The statement, released two days before the one-year anniversary of Jennifer’s disappearance, said that the investigation was still “active and ongoing,” citing that two people will stand trial for her murder.
Dulos’ former live-in girlfriend, Michelle Troconis, and his former attorney, Kent Mahwinney, have been charged with conspiracy to commit murder. Troconis, 44, is also charged with tampering with evidence for allegedly helping Dulos dump several trash bags stained with his estranged wife’s blood.
“The calls for Justice for Jennifer are powerful and moving. We urge that their scope be extended to all victims of intimate partner violence, many of whose stories are never told and who are now even more at risk,” the statement said. “Jennifer was a very private person; she would never have wanted the details of her life to be made public. When you read about her case, we ask that you keep that in mind. She was gentle, kind, brilliant, and courageous, and we still cannot believe she is gone.”
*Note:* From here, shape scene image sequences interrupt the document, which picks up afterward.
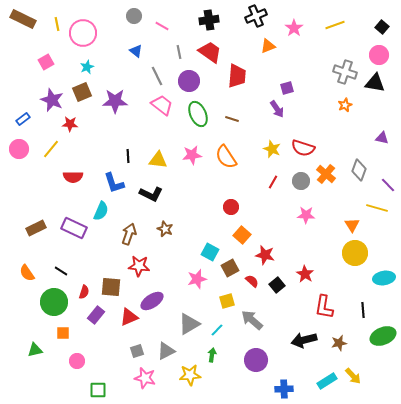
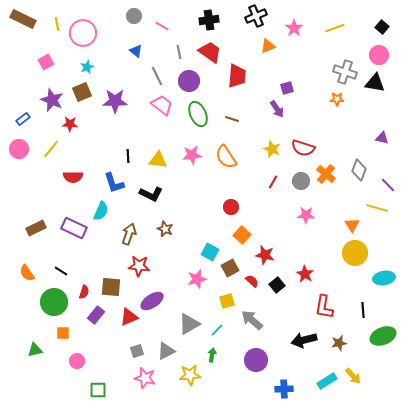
yellow line at (335, 25): moved 3 px down
orange star at (345, 105): moved 8 px left, 6 px up; rotated 24 degrees clockwise
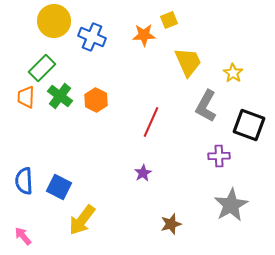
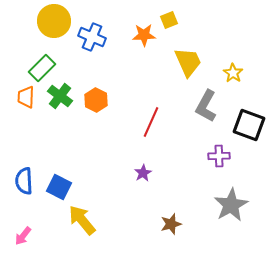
yellow arrow: rotated 104 degrees clockwise
pink arrow: rotated 102 degrees counterclockwise
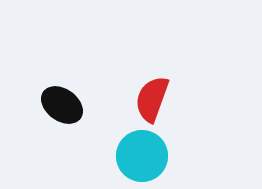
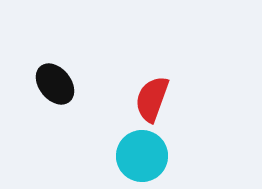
black ellipse: moved 7 px left, 21 px up; rotated 15 degrees clockwise
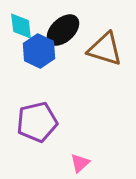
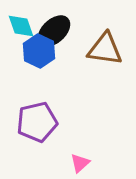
cyan diamond: rotated 12 degrees counterclockwise
black ellipse: moved 9 px left, 1 px down
brown triangle: rotated 9 degrees counterclockwise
But as Jennifer’s family said they were looking to the future—with her five children that are “healthy and well” and “surrounded by love and support”—Troconis issued her own statement detailing her past mistakes.
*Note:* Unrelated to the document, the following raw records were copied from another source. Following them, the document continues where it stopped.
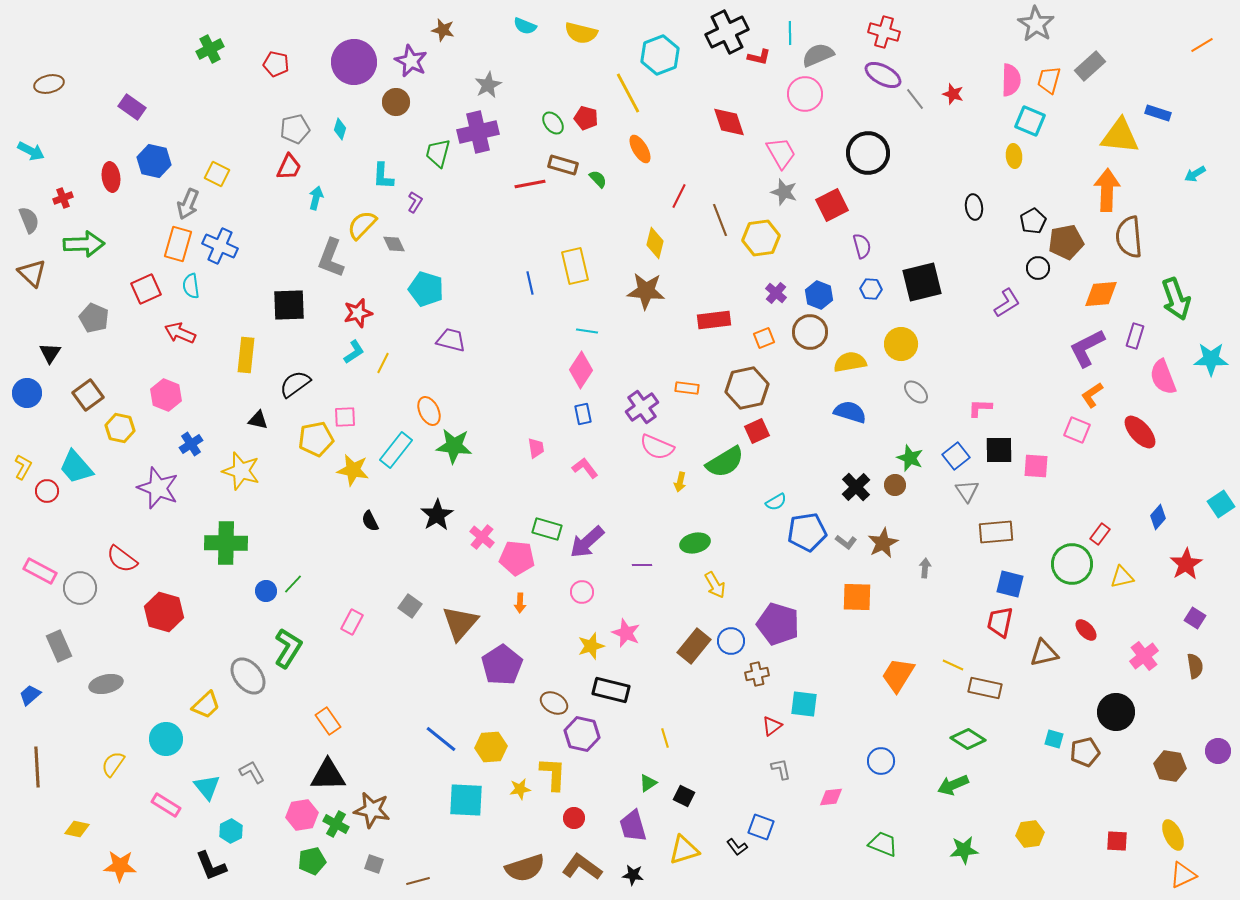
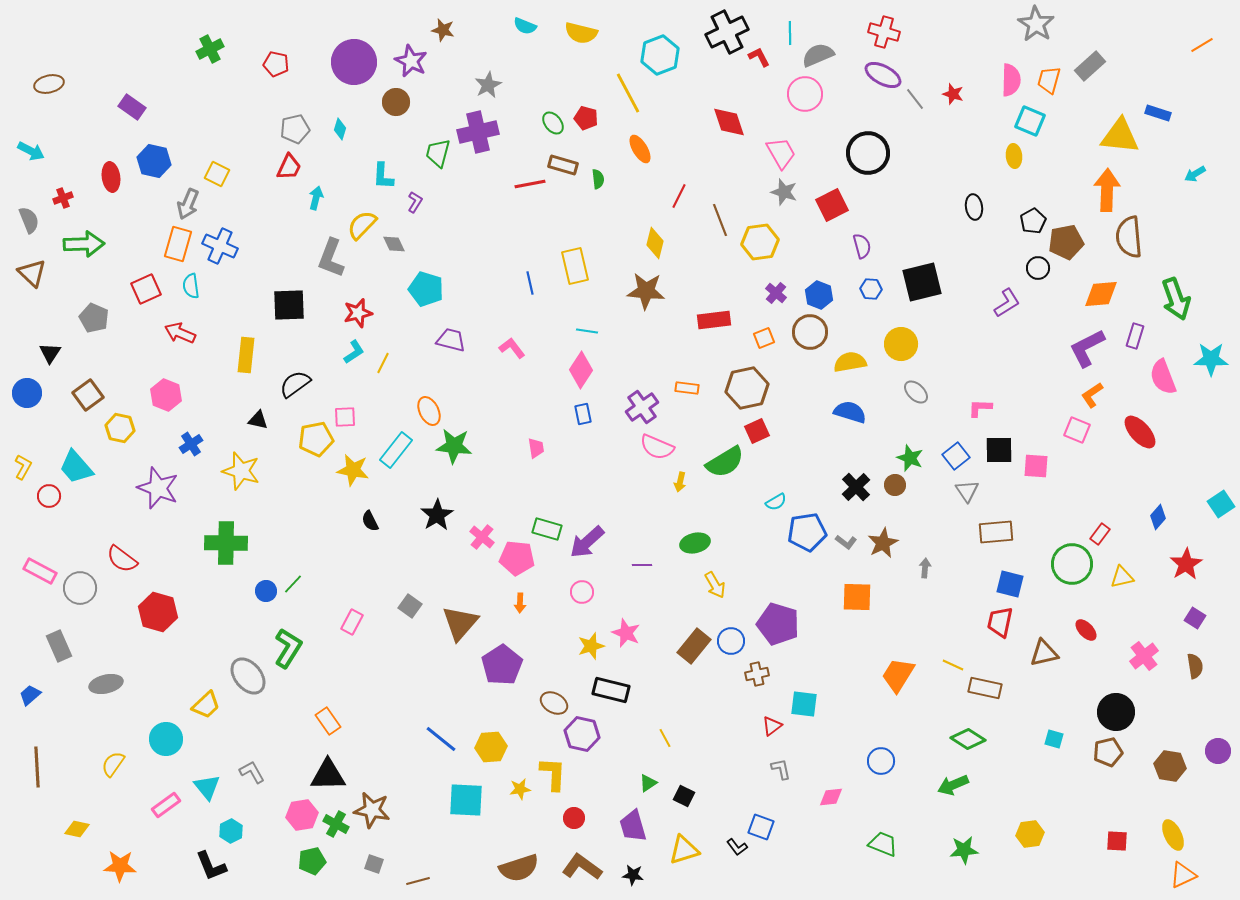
red L-shape at (759, 57): rotated 130 degrees counterclockwise
green semicircle at (598, 179): rotated 36 degrees clockwise
yellow hexagon at (761, 238): moved 1 px left, 4 px down
pink L-shape at (585, 468): moved 73 px left, 120 px up
red circle at (47, 491): moved 2 px right, 5 px down
red hexagon at (164, 612): moved 6 px left
yellow line at (665, 738): rotated 12 degrees counterclockwise
brown pentagon at (1085, 752): moved 23 px right
pink rectangle at (166, 805): rotated 68 degrees counterclockwise
brown semicircle at (525, 868): moved 6 px left
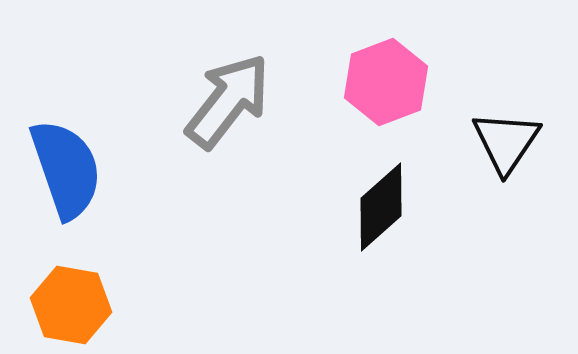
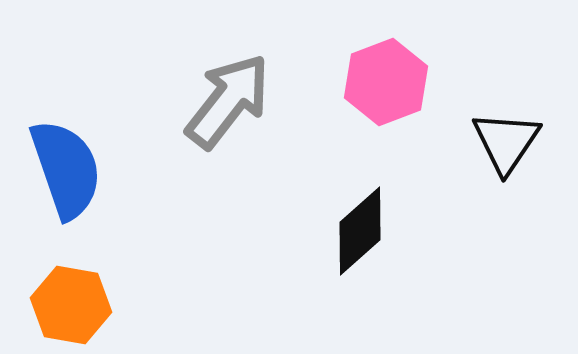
black diamond: moved 21 px left, 24 px down
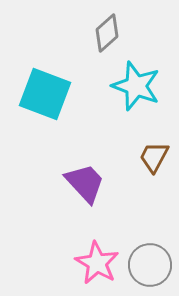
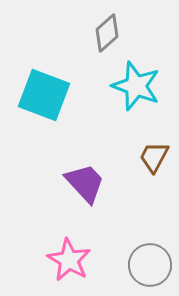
cyan square: moved 1 px left, 1 px down
pink star: moved 28 px left, 3 px up
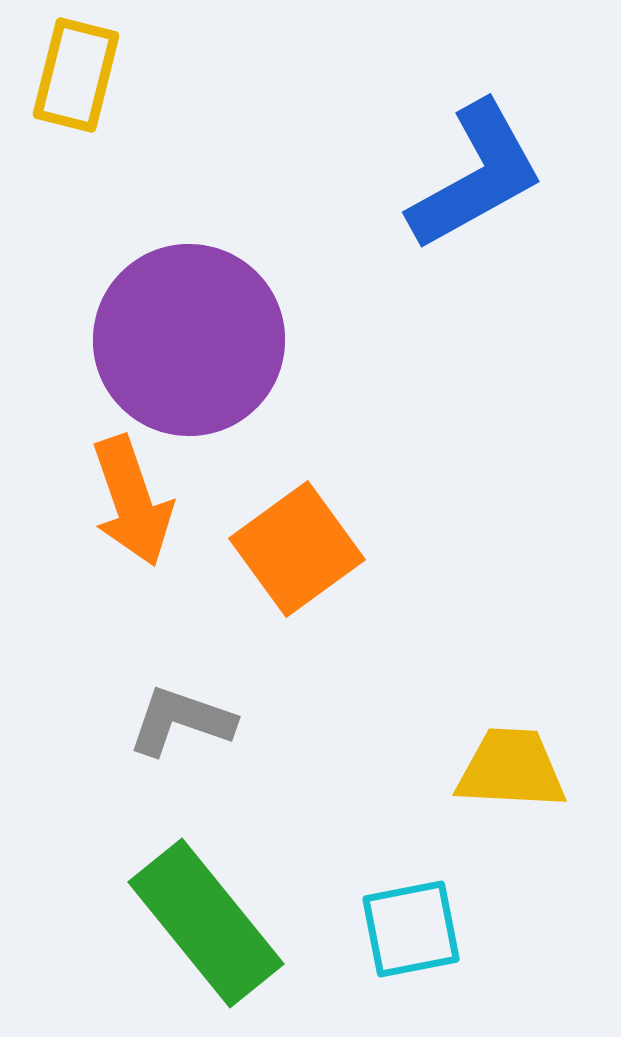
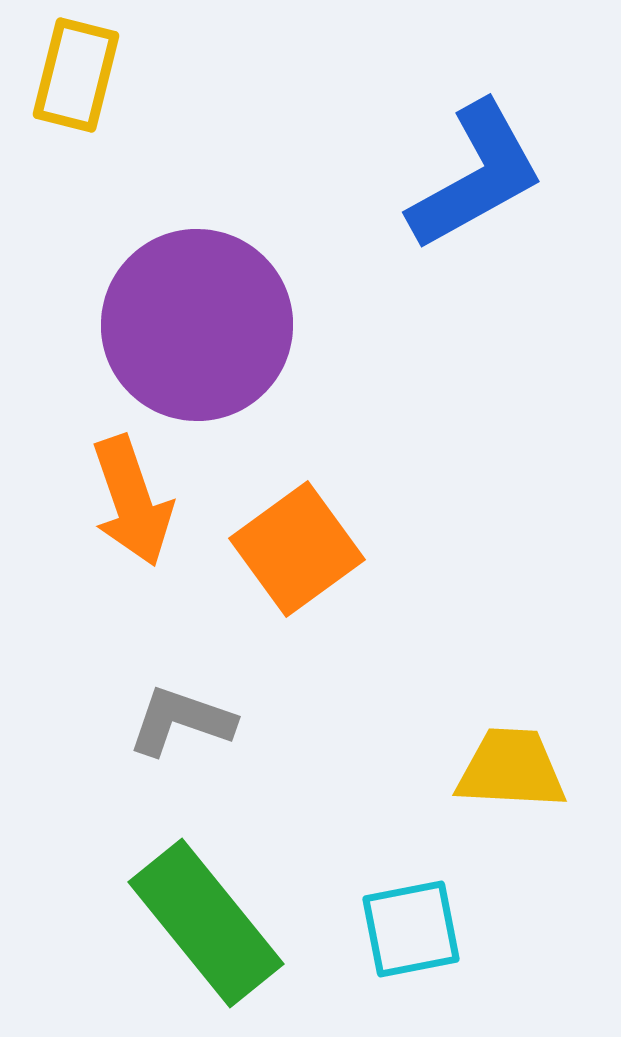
purple circle: moved 8 px right, 15 px up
In her first public statement since her January arrest, Troconis denied allegations she was connected to the 50-year-old’s disappearance. She said that while people have “said many things about me—some kind; some cruel” she felt she had to speak out amid the anniversary.
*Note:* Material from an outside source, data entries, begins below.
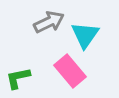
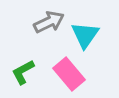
pink rectangle: moved 1 px left, 3 px down
green L-shape: moved 5 px right, 6 px up; rotated 16 degrees counterclockwise
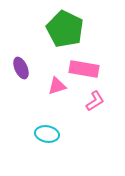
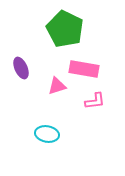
pink L-shape: rotated 25 degrees clockwise
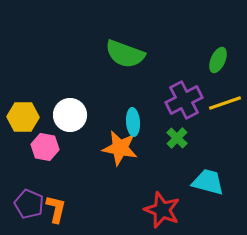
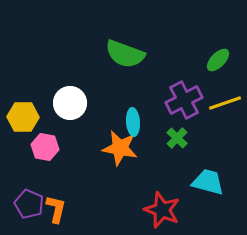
green ellipse: rotated 20 degrees clockwise
white circle: moved 12 px up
“I was advised by my lawyers to remain quiet and rely on the justice system, which is very frustrating for me because there is a lot I would wish to say,” Troconis said in a statement released by her lawyer, Joe Schoenhorn. “It has been nearly a year since I first heard about the disappearance of Jennifer Dulos. As a mother, I am saddened for the loss that these five children have suffered, being left without both parents in such a short period of time.”
Authorities have alleged Dulos was “lying in wait” near his estranged wife’s New Canaan home the day she vanished—and enlisted the help of his new girlfriend to dump evidence of the killing.
While the details of her assault have not been released, police say they found “multiple stains” at her house that “tested positive for human blood,” prompting investigators to determine Jennifer was the victim of a “serious physical assault.” According to an arrest warrant, zip ties were recovered at the scene, which were allegedly used to “secure and incapacitate” Jennifer when she was alive.
After the attack, authorities allege Dulos and Troconis threw away several trash bags at a local dumpster. Evidence at the house also suggested there were “attempts to clean the crime scene,” authorities said. But in the Thursday statement, Troconis stressed she knew “nothing about Jennifer Dulos’ whereabouts or what may have happened to her.”
“To those who are quick to judge people they do not know, let me say this: It is possible to misjudge others,” she said. “Whether or not Fotis Dulos was capable of doing the things that police and prosecutors accused him of doing, I do not know. But based on what I have learned in the last year, I think it was a mistake to have trusted him.”
Luft said that several community groups would hold candlelight services on May 24 to celebrate the painful anniversary and in “honor of all those who have died by intimate partner violence.”